EUA registram primeiro caso de E. coli resistente aos antibióticos de última geração

Notificação

1 de junho de 2016

Pesquisadores detectaram nos Estados Unidos o primeiro caso conhecido de bactérias resistentes à colistina, antibiótico de última geração, exacerbando o medo das superbactérias que podem transformar uma infecção comum em doença mortal.

O caso em questão é o de uma paciente de 49 anos do estado de Pennsylvania, tratada de infecção urinária em uma clínica em abril deste ano. Sua cultura de urina revelou uma cepa de Escherichia coli posteriormente identificada como sendo resistente à colistina. Os resultados foram publicados online no periódico Antimicrobial Agents and Chemotherapy.

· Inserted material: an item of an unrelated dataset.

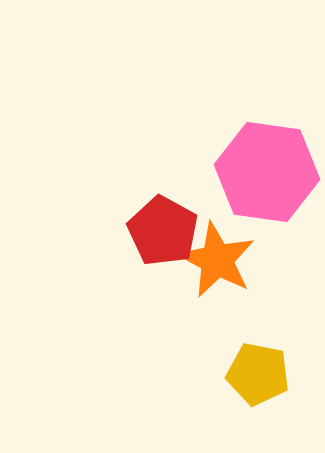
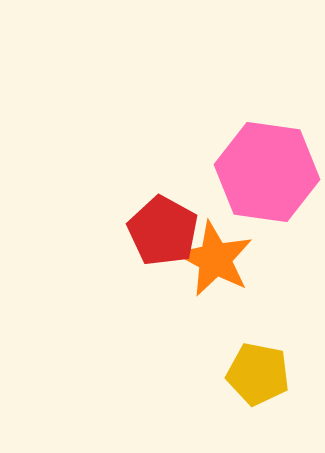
orange star: moved 2 px left, 1 px up
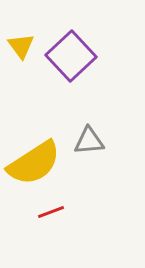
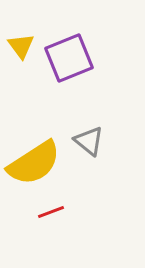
purple square: moved 2 px left, 2 px down; rotated 21 degrees clockwise
gray triangle: rotated 44 degrees clockwise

Em uma palestra realizada em 26 de maio no National Press Club, o diretor do Centers for Disease Control and Prevention (CDC) disse que o estudo é uma convocação para a produção de novos antibióticos e seu uso criterioso.

"O armário de remédios está vazio para alguns pacientes", disse o diretor do CDC o Dr. Thomas Frieden. "Será o fim da linha para os antibióticos se não agirmos com urgência".

O que é ainda mais alarmante sobre o caso dessa paciente da Pennsylvania é que a E. coli tornou-se resistente à colistina não por mutação, mas pela aquisição de um fragmento de DNA chamado plasmídeo que carrega o gene da resistência. Esses plasmídeos se transmitem facilmente de uma bactéria para outra.

"A recente descoberta de um gene de resistência à colistina transmitido por plasmídeo, o mcr-1, pressagia o aparecimento de bactérias verdadeiramente panresistentes" registram os autores, todos associados ao Walter Reed National Military Medical Center em Maryland.

Embora os autores digam que este é o primeiro relato de mcr-1 nos Estados Unidos, o gene da resistência à colistina já apareceu em bactérias em outros países, em especial na China.

A paciente da Pennsylvania informou não ter viajado nos últimos cinco meses. O estudo não informou o seu quadro clínico atual.

"Uma vigilância ininterrupta para determinar a real frequência deste gene nos EUA é crucial", observam os autores.

Em seu discurso de hoje, o Dr. Frieden referiu-se à colistina como o último antibiótico disponível "para o que eu chamo de bactérias de pesadelo, as enterobactérias resistentes aos carbapenêmicos (ERC)".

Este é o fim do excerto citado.